Assignment: Leave the images out, and copy each of the records below exactly.

Dataset extract:

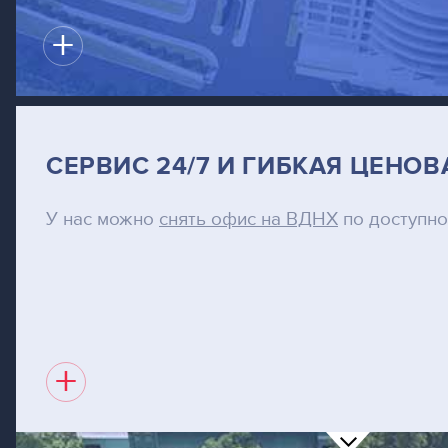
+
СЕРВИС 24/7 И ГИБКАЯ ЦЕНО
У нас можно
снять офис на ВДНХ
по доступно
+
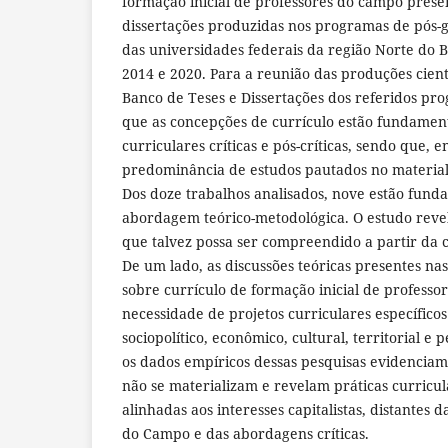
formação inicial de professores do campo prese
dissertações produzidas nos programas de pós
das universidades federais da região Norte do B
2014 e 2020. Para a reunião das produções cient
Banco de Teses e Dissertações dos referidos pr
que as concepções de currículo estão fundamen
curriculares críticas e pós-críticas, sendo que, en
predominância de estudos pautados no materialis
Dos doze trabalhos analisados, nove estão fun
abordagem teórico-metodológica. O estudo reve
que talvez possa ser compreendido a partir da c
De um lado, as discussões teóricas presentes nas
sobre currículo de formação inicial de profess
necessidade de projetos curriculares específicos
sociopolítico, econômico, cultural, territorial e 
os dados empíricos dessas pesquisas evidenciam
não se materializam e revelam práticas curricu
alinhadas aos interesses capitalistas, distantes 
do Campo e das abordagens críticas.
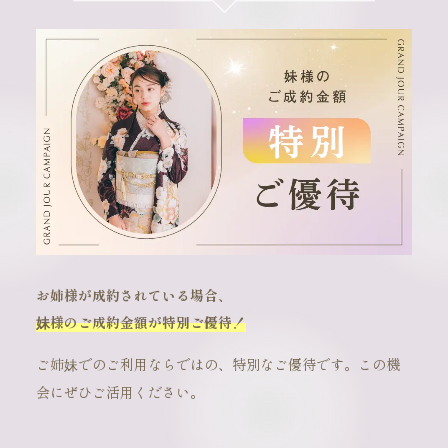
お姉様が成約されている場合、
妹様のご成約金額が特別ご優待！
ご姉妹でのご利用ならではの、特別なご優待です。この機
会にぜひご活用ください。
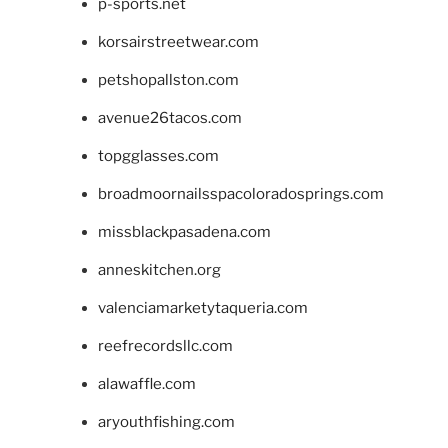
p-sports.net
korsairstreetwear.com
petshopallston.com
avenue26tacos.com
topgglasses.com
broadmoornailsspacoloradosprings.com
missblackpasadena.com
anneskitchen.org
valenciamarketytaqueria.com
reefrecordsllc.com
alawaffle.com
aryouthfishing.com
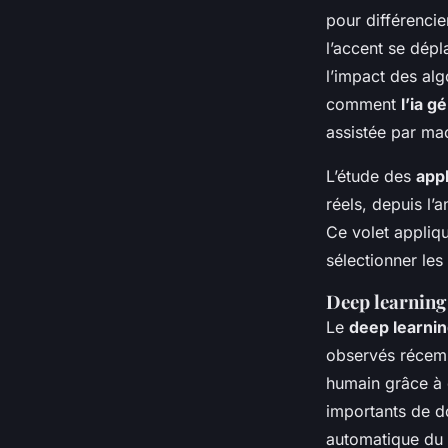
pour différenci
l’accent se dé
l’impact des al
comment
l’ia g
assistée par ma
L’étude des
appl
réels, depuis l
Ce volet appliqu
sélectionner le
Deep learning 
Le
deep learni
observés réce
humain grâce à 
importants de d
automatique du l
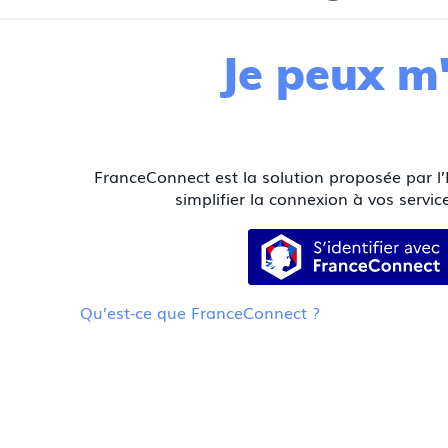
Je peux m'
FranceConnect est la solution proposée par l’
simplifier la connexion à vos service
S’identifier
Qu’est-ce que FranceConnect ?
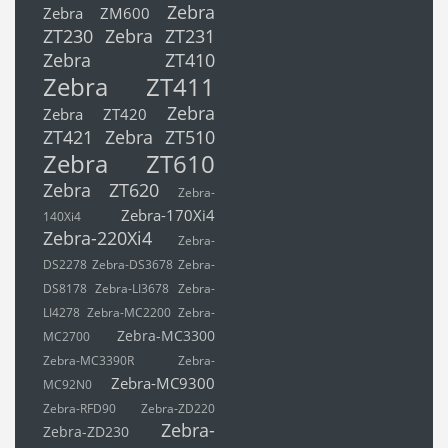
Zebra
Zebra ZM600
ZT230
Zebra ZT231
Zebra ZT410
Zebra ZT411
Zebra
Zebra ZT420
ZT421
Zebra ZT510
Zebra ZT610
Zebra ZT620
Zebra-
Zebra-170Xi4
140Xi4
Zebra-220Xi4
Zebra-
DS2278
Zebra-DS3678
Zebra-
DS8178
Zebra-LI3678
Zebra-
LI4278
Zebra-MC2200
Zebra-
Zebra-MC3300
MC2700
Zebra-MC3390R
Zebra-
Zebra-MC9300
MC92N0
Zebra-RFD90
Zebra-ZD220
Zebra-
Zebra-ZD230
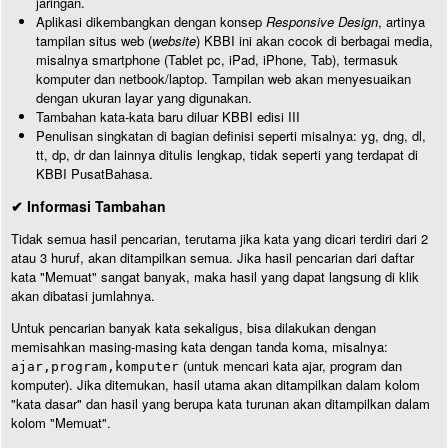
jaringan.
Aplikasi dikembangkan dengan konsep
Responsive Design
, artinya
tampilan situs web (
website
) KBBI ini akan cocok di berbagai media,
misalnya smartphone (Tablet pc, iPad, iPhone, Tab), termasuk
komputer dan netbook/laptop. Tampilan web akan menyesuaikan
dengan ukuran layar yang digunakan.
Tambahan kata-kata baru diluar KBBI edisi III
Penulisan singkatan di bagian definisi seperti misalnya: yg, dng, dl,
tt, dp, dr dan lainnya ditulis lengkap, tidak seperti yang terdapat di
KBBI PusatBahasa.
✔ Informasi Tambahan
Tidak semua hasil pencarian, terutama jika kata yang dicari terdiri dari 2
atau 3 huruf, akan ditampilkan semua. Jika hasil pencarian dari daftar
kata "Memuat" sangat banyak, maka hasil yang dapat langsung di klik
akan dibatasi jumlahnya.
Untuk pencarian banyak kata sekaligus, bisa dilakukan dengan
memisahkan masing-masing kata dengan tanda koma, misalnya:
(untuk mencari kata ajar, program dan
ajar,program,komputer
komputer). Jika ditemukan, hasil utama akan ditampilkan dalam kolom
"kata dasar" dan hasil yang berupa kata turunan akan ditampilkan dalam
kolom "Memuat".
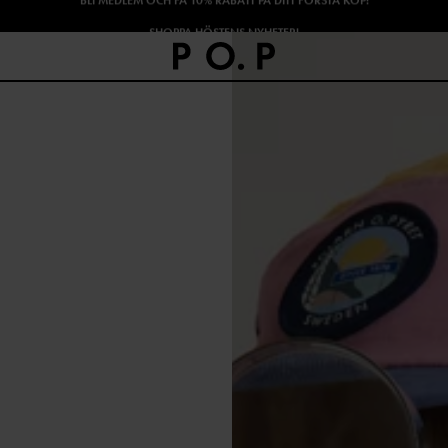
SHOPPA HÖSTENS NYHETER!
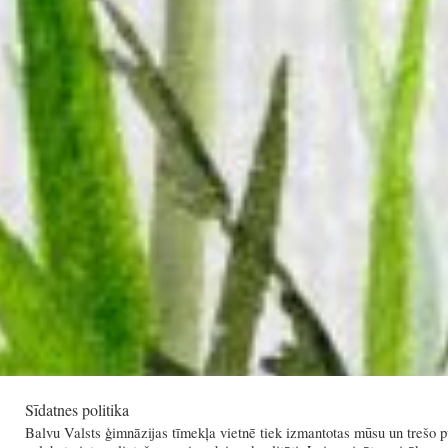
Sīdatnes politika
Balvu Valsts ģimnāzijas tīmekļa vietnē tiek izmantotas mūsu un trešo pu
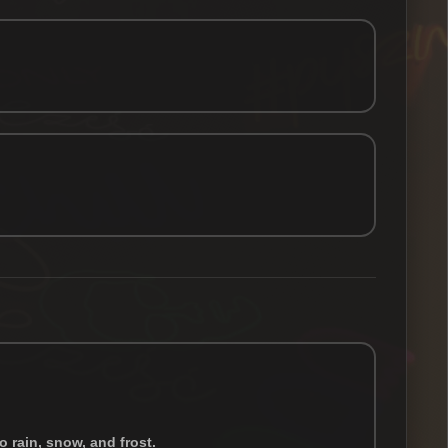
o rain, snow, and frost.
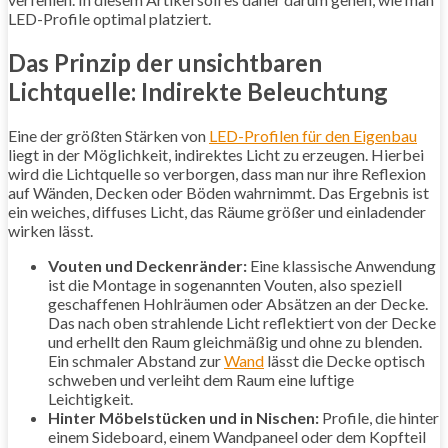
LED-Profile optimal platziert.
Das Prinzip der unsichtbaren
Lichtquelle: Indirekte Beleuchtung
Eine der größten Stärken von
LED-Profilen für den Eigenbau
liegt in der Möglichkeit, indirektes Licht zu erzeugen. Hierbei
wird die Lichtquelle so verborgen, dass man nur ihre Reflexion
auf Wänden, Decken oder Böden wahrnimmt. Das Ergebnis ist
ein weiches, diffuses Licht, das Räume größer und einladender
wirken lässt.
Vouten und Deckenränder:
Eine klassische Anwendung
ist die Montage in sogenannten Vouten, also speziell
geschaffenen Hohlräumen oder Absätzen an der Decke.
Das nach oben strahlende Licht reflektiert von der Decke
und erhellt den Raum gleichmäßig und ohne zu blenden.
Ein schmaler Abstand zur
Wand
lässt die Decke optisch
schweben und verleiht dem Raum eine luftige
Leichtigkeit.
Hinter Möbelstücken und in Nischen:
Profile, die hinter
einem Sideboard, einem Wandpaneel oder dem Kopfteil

Written solution:
+
СЕРВИС 24/7 И ГИБКАЯ ЦЕНО
У нас можно
снять офис на ВДНХ
по доступно
+
formação inicial de professores do campo prese
dissertações produzidas nos programas de pós
das universidades federais da região Norte do B
2014 e 2020. Para a reunião das produções cient
Banco de Teses e Dissertações dos referidos pr
que as concepções de currículo estão fundamen
curriculares críticas e pós-críticas, sendo que, en
predominância de estudos pautados no materialis
Dos doze trabalhos analisados, nove estão fun
abordagem teórico-metodológica. O estudo reve
que talvez possa ser compreendido a partir da c
De um lado, as discussões teóricas presentes nas
sobre currículo de formação inicial de profess
necessidade de projetos curriculares específicos
sociopolítico, econômico, cultural, territorial e 
os dados empíricos dessas pesquisas evidenciam
não se materializam e revelam práticas curricu
alinhadas aos interesses capitalistas, distantes 
do Campo e das abordagens críticas.
お姉様が成約されている場合、
妹様のご成約金額が特別ご優待！
ご姉妹でのご利用ならではの、特別なご優待です。この機
会にぜひご活用ください。
p-sports.net
korsairstreetwear.com
petshopallston.com
avenue26tacos.com
topgglasses.com
broadmoornailsspacoloradosprings.com
missblackpasadena.com
anneskitchen.org
valenciamarketytaqueria.com
reefrecordsllc.com
alawaffle.com
aryouthfishing.com
pour différenci
l’accent se dé
l’impact des al
comment
l’ia g
assistée par ma
L’étude des
appl
réels, depuis l
Ce volet appliqu
sélectionner le
Deep learning 
Le
deep learni
observés réce
humain grâce à 
importants de d
automatique du l
Je peux m'
FranceConnect est la solution proposée par l’
simplifier la connexion à vos service
S’identifier
Qu’est-ce que FranceConnect ?
Zebra
Zebra ZM600
ZT230
Zebra ZT231
Zebra ZT410
Zebra ZT411
Zebra
Zebra ZT420
ZT421
Zebra ZT510
Zebra ZT610
Zebra ZT620
Zebra-
Zebra-170Xi4
140Xi4
Zebra-220Xi4
Zebra-
DS2278
Zebra-DS3678
Zebra-
DS8178
Zebra-LI3678
Zebra-
LI4278
Zebra-MC2200
Zebra-
Zebra-MC3300
MC2700
Zebra-MC3390R
Zebra-
Zebra-MC9300
MC92N0
Zebra-RFD90
Zebra-ZD220
Zebra-
Zebra-ZD230
jaringan.
Aplikasi dikembangkan dengan konsep
Responsive Design
, artinya
tampilan situs web (
website
) KBBI ini akan cocok di berbagai media,
misalnya smartphone (Tablet pc, iPad, iPhone, Tab), termasuk
komputer dan netbook/laptop. Tampilan web akan menyesuaikan
dengan ukuran layar yang digunakan.
Tambahan kata-kata baru diluar KBBI edisi III
Penulisan singkatan di bagian definisi seperti misalnya: yg, dng, dl,
tt, dp, dr dan lainnya ditulis lengkap, tidak seperti yang terdapat di
KBBI PusatBahasa.
✔ Informasi Tambahan
Tidak semua hasil pencarian, terutama jika kata yang dicari terdiri dari 2
atau 3 huruf, akan ditampilkan semua. Jika hasil pencarian dari daftar
kata "Memuat" sangat banyak, maka hasil yang dapat langsung di klik
akan dibatasi jumlahnya.
Untuk pencarian banyak kata sekaligus, bisa dilakukan dengan
memisahkan masing-masing kata dengan tanda koma, misalnya:
(untuk mencari kata ajar, program dan
ajar,program,komputer
komputer). Jika ditemukan, hasil utama akan ditampilkan dalam kolom
"kata dasar" dan hasil yang berupa kata turunan akan ditampilkan dalam
kolom "Memuat".
SHOPPA HÖSTENS NYHETER!
Sīdatnes politika
Balvu Valsts ģimnāzijas tīmekļa vietnē tiek izmantotas mūsu un trešo pu
o rain, snow, and frost.
LED-Profile optimal platziert.
Das Prinzip der unsichtbaren
Lichtquelle: Indirekte Beleuchtung
Eine der größten Stärken von
LED-Profilen für den Eigenbau
liegt in der Möglichkeit, indirektes Licht zu erzeugen. Hierbei
wird die Lichtquelle so verborgen, dass man nur ihre Reflexion
auf Wänden, Decken oder Böden wahrnimmt. Das Ergebnis ist
ein weiches, diffuses Licht, das Räume größer und einladender
wirken lässt.
Vouten und Deckenränder:
Eine klassische Anwendung
ist die Montage in sogenannten Vouten, also speziell
geschaffenen Hohlräumen oder Absätzen an der Decke.
Das nach oben strahlende Licht reflektiert von der Decke
und erhellt den Raum gleichmäßig und ohne zu blenden.
Ein schmaler Abstand zur
Wand
lässt die Decke optisch
schweben und verleiht dem Raum eine luftige
Leichtigkeit.
Hinter Möbelstücken und in Nischen:
Profile, die hinter
einem Sideboard, einem Wandpaneel oder dem Kopfteil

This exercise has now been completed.